** TASK TO COMPLETE **
Below are some entries. Copy each line that holds the string "kvízy".

==== DATA

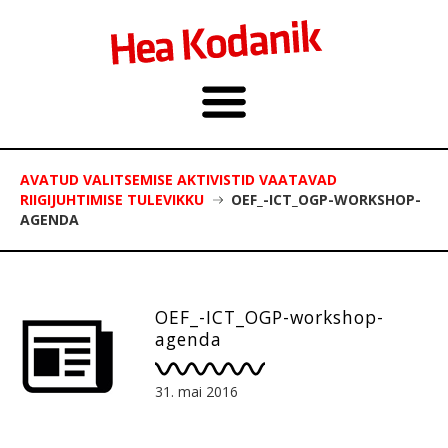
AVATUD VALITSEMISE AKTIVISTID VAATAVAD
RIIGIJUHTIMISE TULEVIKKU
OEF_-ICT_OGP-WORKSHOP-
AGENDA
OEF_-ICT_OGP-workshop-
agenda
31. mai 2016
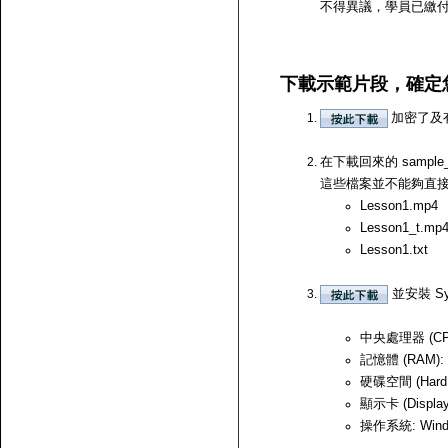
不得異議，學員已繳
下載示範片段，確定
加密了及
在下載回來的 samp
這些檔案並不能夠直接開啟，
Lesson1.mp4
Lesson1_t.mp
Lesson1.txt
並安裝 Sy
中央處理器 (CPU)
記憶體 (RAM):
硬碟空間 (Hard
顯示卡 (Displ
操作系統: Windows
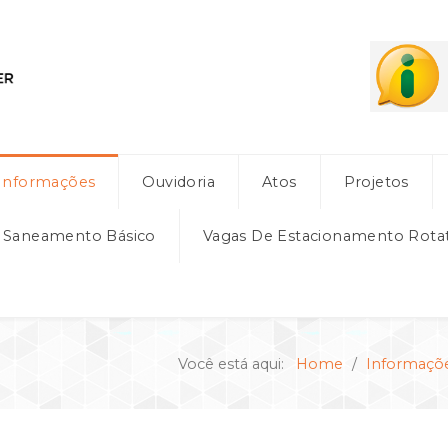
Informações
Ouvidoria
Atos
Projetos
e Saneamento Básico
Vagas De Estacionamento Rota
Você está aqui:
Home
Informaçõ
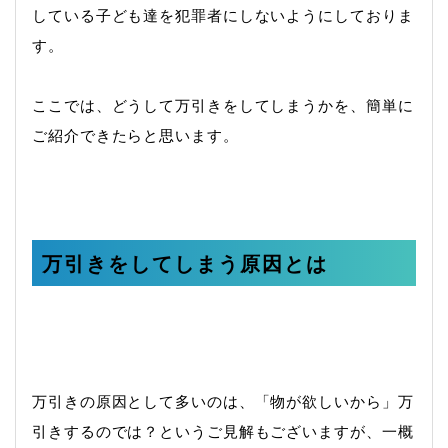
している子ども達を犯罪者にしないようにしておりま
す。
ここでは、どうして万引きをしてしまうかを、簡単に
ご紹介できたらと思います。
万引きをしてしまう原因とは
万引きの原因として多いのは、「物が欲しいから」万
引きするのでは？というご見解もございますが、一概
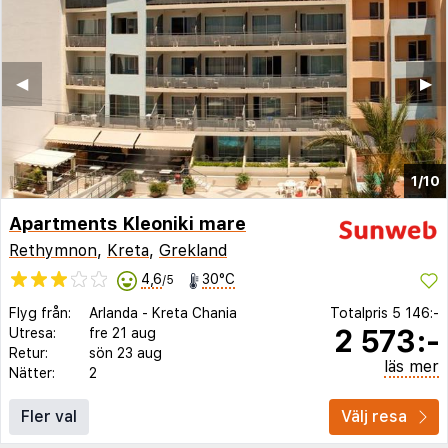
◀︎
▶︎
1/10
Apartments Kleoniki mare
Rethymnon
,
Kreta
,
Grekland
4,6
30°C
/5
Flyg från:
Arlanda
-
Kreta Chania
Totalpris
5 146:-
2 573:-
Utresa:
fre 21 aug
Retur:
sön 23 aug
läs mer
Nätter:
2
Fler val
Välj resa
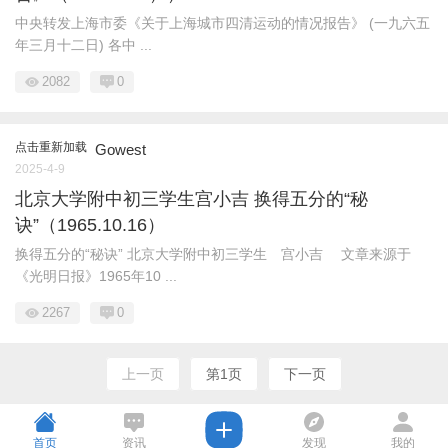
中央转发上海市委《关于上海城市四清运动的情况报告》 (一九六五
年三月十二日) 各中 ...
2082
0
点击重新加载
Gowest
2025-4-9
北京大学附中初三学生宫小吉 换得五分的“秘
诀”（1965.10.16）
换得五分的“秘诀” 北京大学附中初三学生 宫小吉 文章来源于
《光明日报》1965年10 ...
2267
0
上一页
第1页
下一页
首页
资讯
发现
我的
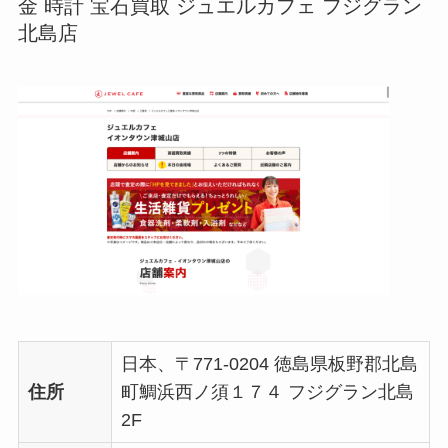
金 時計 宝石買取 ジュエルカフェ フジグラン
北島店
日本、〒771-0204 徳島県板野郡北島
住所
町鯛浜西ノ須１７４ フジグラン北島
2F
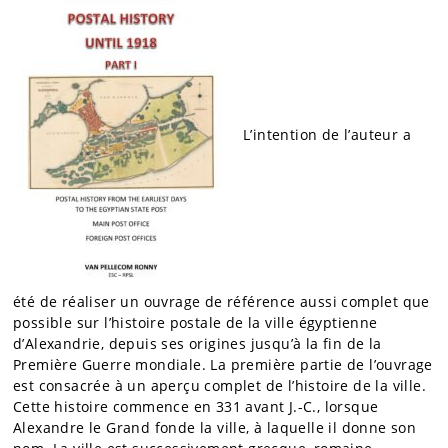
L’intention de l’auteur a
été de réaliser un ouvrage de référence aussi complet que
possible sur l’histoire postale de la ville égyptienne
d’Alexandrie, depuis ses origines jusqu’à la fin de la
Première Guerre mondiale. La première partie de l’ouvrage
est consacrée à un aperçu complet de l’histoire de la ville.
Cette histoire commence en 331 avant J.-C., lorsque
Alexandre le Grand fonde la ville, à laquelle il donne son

========
==== DATA

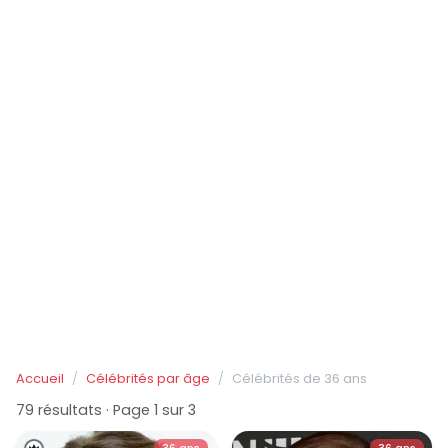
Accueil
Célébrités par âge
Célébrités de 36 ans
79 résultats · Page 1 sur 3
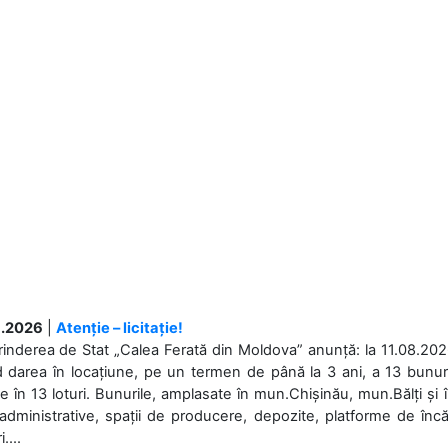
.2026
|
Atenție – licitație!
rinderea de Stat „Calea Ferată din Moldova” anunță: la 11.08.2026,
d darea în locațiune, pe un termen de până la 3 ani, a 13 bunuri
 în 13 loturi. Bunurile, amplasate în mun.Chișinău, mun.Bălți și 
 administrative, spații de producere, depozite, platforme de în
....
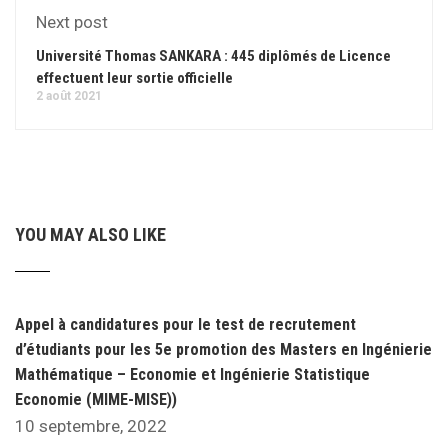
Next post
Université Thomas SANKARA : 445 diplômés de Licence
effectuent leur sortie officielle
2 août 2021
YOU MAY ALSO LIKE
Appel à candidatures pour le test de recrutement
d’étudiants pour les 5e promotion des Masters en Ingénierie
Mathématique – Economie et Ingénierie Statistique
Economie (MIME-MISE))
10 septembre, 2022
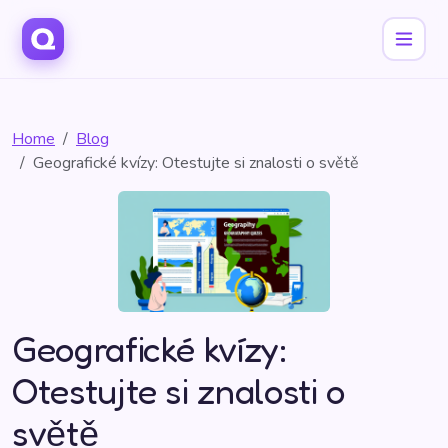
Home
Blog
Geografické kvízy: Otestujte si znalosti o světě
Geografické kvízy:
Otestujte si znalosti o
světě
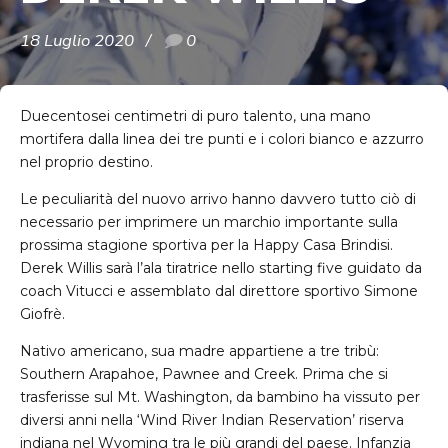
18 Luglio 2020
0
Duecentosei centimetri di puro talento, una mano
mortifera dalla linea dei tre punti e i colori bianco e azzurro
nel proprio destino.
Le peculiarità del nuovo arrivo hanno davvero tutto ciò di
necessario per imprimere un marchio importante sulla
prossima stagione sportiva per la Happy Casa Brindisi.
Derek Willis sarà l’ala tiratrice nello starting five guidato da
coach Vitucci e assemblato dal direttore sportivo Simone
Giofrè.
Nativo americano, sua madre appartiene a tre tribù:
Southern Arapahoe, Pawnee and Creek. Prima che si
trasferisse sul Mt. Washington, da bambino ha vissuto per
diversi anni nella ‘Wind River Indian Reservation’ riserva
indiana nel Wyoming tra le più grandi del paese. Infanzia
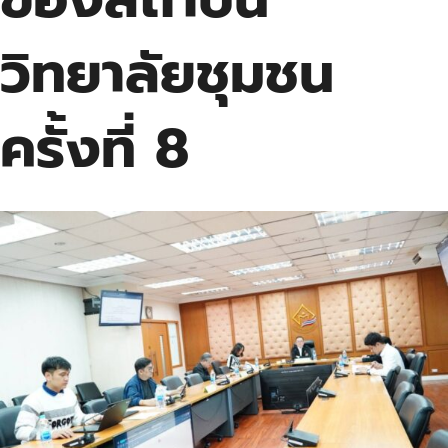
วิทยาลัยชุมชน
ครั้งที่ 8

========

** RESPONSE TO THE EXERCISE **
Geografické kvízy: Otestujte si znalosti o světě
Geografické kvízy:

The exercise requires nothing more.